"""
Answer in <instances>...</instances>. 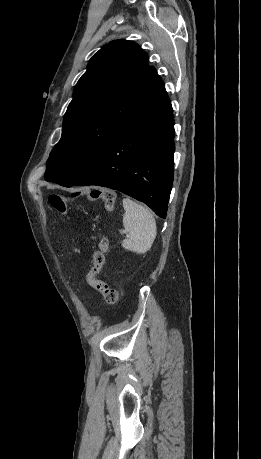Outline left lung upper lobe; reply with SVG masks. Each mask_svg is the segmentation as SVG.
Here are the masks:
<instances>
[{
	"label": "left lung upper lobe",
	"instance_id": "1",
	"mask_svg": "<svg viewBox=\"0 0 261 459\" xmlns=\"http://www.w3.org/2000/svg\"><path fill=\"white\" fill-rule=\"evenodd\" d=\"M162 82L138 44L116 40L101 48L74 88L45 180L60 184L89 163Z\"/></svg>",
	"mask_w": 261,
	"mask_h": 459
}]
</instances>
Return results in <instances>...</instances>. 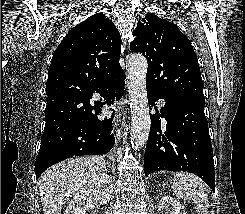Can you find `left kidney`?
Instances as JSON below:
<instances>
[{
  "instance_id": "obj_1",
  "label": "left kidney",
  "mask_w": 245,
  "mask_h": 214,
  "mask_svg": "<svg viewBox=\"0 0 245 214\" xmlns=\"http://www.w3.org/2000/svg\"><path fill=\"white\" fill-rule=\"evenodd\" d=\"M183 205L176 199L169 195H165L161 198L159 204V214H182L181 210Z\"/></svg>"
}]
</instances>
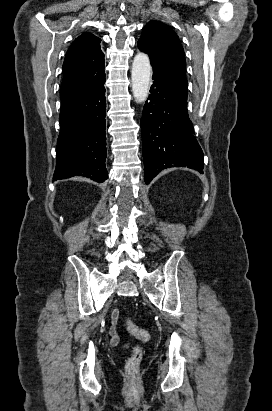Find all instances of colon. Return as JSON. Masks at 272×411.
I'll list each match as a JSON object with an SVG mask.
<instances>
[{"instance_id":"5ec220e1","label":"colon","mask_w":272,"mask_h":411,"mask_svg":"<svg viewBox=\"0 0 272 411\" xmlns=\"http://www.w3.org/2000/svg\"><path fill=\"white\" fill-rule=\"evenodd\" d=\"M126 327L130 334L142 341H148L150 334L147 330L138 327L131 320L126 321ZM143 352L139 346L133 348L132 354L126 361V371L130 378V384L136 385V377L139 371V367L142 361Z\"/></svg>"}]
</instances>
"""
▶ [Activity]:
Please reproduce, exactly and only, the lines from the line containing "Find all instances" through the last line of the material above, minus any pictures.

▶ [Final answer]:
Find all instances of colon. Return as JSON. Masks at 272×411.
I'll list each match as a JSON object with an SVG mask.
<instances>
[{"instance_id":"5ec220e1","label":"colon","mask_w":272,"mask_h":411,"mask_svg":"<svg viewBox=\"0 0 272 411\" xmlns=\"http://www.w3.org/2000/svg\"><path fill=\"white\" fill-rule=\"evenodd\" d=\"M126 327L130 334L142 341H148L150 334L147 330L138 327L131 320L126 321ZM143 352L139 346L133 348L132 354L126 361V371L130 378V384L136 385V377L139 371V367L142 361Z\"/></svg>"}]
</instances>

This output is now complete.